KG: Has your conversion tracking system proven to be valuable in many areas affecting productivity?
KW: Yes, it certainly has, although it is important to keep in mind that this system is not the solution. It is a tool that allows managers to analyze data and ask the right questions, identify areas for improvement, and successfully implement change.

KG: How did the implementation of a process funnel for each employee impact your staff?
KW: By better defining their roles, staff gained clarity on what was expected of them. By introducing the process funnel, staff members have gained greater control over their job performance through increased visibility and accountability. The weekly meetings have given staff the opportunity to have frequent, honest discussions about their process that empower them to be a part of the solution. Overall, it greatly improved morale by giving each staff member the opportunity to demonstrate success through conversion improvement.
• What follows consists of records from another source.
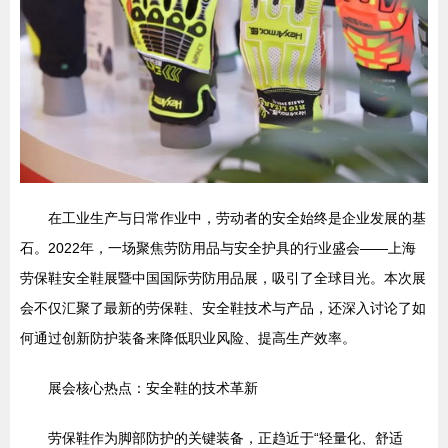
在工业生产与日常作业中，劳动者的安全始终是企业发展的基
石。2022年，一场聚焦劳防用品与安全护具的行业盛会——上海
劳保鞋安全鞋展暨中国国际劳防用品展，吸引了全球目光。本次展
会不仅汇聚了最新的劳保鞋、安全鞋技术与产品，还深入讨论了如
何通过创新防护装备来降低职业风险、提高生产效率。
展会核心热点：安全鞋的技术革新
劳保鞋作为脚部防护的关键装备，正趋近于“轻量化、舒适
KG: How has this data-driven management approach improved your program?
KW: I find that this process has positively impacted almost every person and every aspect of the program including employees, management, patients, and surgeons. Some of the benefits I have witnessed include the following:

•    Employees. Increased staff accountability; timely recognition and reward for meeting goals; and improved staff motivation and team morale

•    Patients. More efficient, streamlined process; decrease in the amount of time from seminar to surgery; improved patient satisfaction
•    Program management and administration. Increase in employee job satisfaction; accountability shift from administration to employee; improved productivity; objective performance management
•    Surgeons. Improved patient access to care; increase in surgical volume; consistent processes and procedures.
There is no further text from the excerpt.